What is expected
Please return all lines of the data below containing the string "Immobilie".

(Records excerpted from a collection)
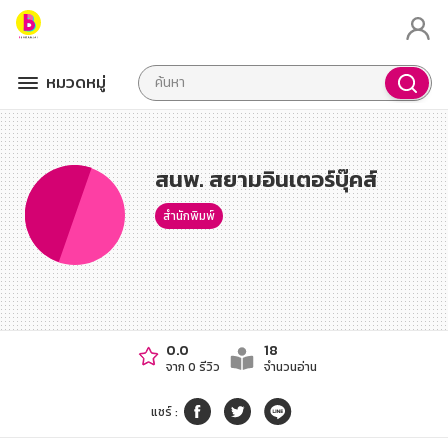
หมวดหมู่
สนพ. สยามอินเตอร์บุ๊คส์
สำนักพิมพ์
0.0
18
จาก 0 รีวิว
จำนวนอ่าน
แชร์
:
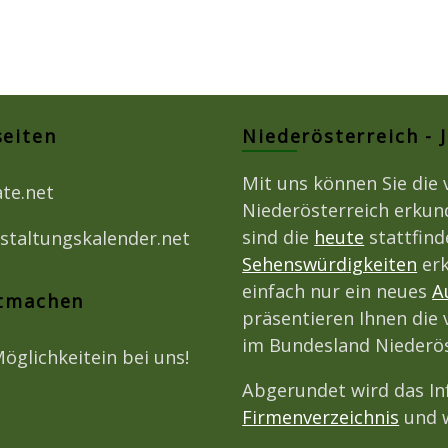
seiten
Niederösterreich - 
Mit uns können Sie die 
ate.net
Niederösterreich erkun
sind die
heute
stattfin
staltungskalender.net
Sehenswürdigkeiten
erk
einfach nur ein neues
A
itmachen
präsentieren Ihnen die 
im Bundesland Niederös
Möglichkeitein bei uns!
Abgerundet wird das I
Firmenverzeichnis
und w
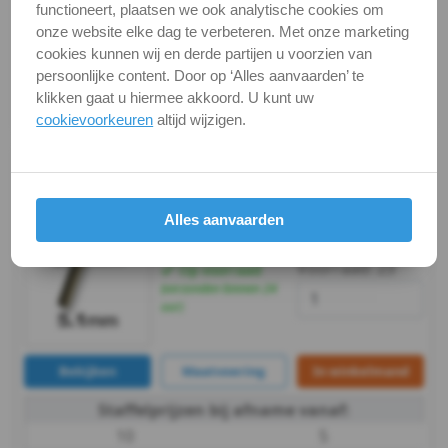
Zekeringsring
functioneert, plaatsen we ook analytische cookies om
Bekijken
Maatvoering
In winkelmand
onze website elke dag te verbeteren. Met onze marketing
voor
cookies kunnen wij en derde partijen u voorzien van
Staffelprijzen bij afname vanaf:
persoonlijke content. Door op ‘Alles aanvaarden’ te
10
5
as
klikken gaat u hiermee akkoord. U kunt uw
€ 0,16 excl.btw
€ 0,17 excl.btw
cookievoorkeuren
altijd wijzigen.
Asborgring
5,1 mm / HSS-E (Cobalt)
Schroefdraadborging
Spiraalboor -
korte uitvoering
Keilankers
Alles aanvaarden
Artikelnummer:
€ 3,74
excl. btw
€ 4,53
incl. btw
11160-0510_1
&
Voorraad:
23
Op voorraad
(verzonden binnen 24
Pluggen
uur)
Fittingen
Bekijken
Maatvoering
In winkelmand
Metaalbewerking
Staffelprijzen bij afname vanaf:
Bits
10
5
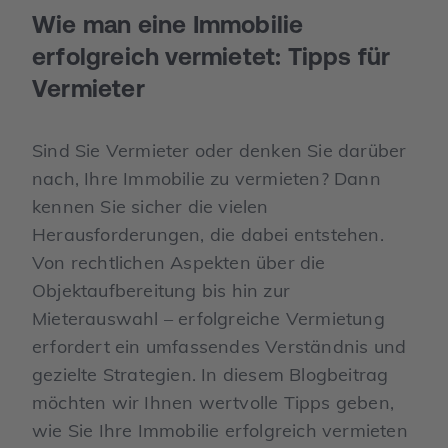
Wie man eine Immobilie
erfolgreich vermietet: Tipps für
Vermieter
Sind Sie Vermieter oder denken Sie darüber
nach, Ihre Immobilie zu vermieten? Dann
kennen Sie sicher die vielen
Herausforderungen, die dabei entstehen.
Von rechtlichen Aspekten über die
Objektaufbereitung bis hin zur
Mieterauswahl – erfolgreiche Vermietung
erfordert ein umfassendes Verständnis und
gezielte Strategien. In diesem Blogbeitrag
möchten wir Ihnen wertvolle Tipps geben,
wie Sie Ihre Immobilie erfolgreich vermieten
...
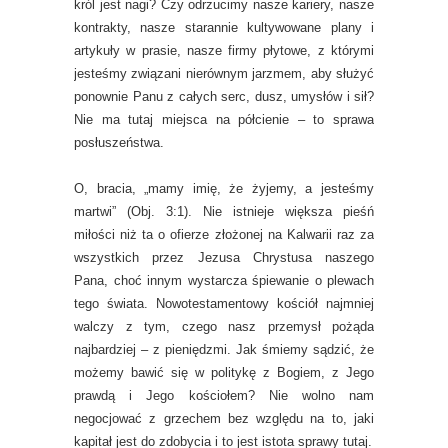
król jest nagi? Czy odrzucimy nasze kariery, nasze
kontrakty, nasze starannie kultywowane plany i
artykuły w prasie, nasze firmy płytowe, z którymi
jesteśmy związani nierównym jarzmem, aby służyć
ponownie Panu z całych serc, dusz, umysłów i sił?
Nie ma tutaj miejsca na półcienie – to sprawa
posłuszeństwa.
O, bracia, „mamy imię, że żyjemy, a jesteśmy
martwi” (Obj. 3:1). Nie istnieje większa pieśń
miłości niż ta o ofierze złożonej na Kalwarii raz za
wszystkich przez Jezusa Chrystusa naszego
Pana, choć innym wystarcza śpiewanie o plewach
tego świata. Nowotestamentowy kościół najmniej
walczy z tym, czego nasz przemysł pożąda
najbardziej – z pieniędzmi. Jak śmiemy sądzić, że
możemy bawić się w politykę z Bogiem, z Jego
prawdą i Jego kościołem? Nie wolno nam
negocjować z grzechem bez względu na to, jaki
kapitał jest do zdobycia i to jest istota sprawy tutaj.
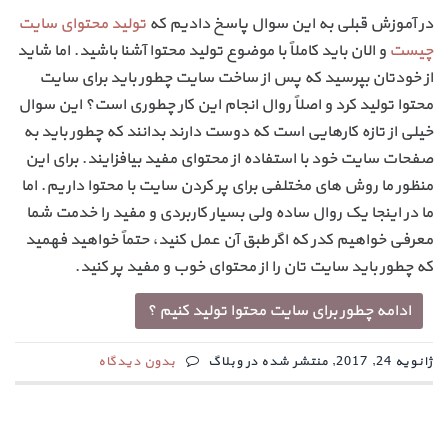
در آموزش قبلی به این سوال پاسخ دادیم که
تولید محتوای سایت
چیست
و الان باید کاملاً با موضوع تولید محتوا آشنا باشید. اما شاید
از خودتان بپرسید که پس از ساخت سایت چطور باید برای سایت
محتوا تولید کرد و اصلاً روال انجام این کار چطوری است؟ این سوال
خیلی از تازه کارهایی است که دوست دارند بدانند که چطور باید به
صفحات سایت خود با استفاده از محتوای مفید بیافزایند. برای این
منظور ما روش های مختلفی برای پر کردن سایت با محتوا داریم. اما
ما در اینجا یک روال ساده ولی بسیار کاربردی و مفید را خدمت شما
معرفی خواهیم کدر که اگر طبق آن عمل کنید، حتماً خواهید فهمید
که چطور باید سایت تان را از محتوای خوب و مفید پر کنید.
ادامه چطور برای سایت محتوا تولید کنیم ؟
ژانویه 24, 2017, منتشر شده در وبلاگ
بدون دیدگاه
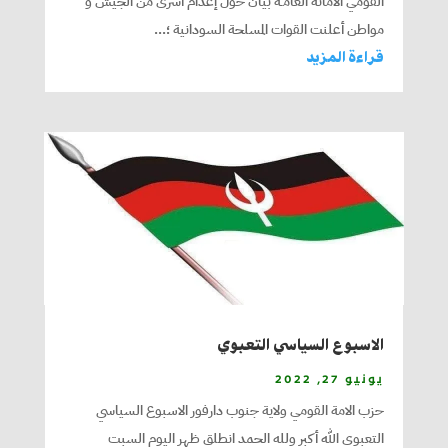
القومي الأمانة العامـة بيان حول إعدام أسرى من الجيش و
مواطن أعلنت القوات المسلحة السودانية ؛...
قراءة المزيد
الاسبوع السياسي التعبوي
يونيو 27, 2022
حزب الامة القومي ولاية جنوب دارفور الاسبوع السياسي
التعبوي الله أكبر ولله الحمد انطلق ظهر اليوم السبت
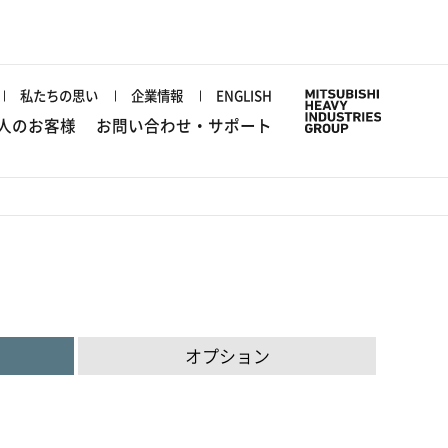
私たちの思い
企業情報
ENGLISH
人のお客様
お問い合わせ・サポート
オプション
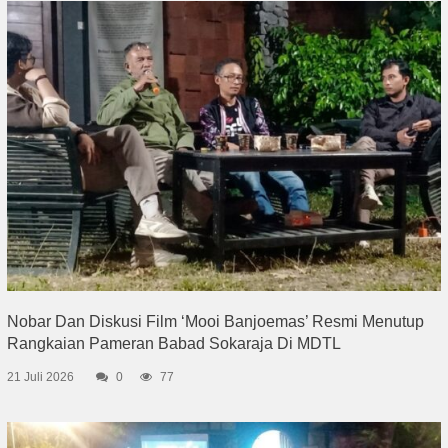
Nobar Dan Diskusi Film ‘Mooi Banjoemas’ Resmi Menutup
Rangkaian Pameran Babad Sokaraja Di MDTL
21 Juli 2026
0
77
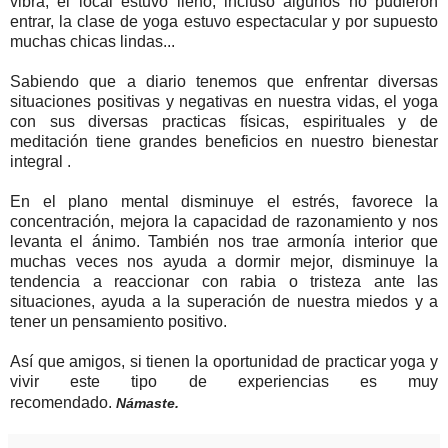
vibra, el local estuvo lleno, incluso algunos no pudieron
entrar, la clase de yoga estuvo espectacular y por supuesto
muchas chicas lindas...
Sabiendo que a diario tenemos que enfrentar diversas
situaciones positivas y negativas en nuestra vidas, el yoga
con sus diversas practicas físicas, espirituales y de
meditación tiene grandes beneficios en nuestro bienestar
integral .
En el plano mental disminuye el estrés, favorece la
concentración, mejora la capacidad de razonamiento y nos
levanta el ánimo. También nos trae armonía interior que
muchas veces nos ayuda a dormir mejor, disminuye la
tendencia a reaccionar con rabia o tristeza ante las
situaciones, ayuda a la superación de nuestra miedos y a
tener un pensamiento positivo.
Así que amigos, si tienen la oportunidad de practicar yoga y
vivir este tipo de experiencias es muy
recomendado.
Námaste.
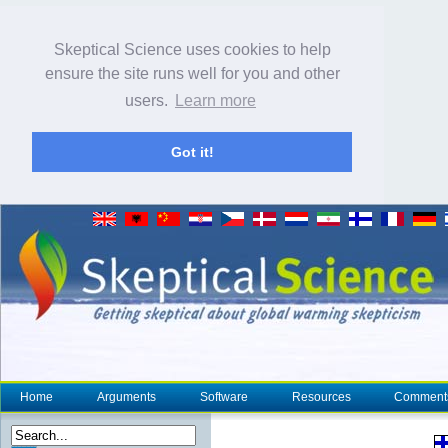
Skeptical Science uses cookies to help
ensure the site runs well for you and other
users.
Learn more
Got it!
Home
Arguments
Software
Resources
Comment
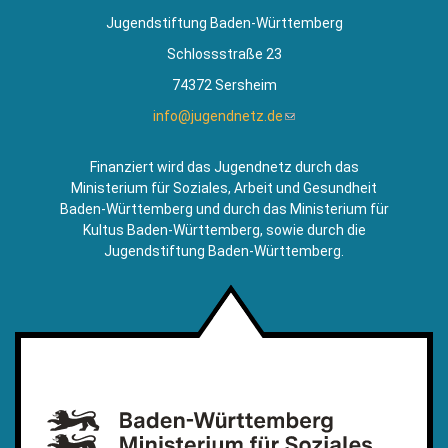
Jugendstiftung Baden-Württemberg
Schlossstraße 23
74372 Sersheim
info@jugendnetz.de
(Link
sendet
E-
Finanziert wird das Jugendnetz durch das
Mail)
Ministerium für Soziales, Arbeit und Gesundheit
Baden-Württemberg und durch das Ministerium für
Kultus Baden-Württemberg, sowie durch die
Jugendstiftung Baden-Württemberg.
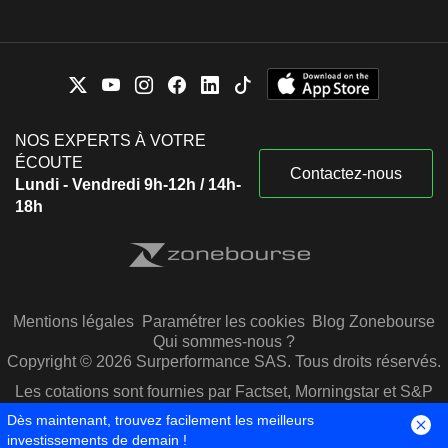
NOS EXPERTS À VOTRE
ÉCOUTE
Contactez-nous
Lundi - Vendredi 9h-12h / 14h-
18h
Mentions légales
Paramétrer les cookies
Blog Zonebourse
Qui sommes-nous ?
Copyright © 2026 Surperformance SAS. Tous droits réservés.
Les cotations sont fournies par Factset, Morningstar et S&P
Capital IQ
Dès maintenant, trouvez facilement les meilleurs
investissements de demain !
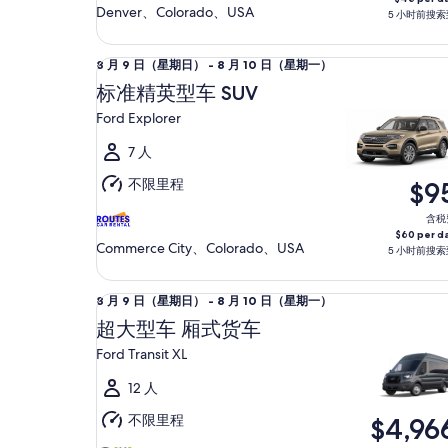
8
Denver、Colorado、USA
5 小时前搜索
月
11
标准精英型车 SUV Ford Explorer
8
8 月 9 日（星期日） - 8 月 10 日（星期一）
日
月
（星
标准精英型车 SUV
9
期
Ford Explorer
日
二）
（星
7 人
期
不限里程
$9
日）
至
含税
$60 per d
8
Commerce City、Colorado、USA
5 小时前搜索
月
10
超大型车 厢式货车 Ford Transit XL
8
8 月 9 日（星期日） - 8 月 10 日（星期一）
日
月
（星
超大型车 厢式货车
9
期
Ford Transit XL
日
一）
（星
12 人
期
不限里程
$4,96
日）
...
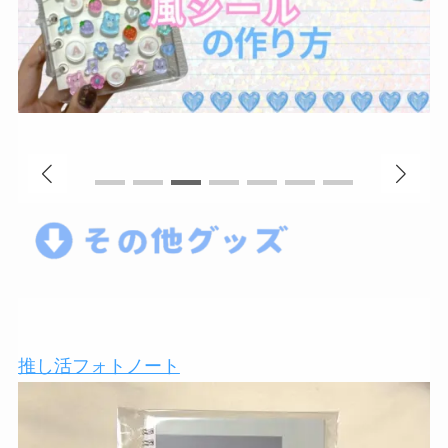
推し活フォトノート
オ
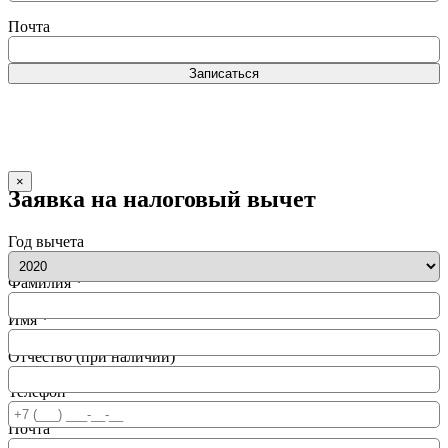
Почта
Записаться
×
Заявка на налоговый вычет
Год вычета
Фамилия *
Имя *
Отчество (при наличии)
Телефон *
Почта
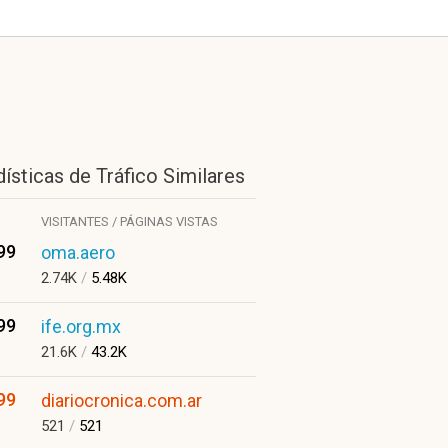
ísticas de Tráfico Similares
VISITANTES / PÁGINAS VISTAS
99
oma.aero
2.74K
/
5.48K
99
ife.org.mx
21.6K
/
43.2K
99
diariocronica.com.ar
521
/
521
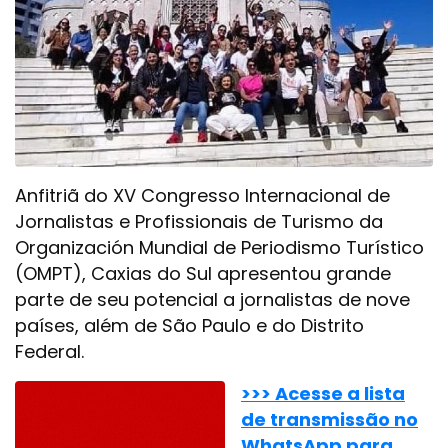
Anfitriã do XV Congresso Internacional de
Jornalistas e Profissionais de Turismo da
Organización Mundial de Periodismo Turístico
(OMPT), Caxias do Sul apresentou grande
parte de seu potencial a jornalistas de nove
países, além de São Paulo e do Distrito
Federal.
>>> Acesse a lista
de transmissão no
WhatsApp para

Answer to this task
Wie man eine Immobilie
nach, Ihre Immobilie zu vermieten? Dann
wie Sie Ihre Immobilie erfolgreich vermieten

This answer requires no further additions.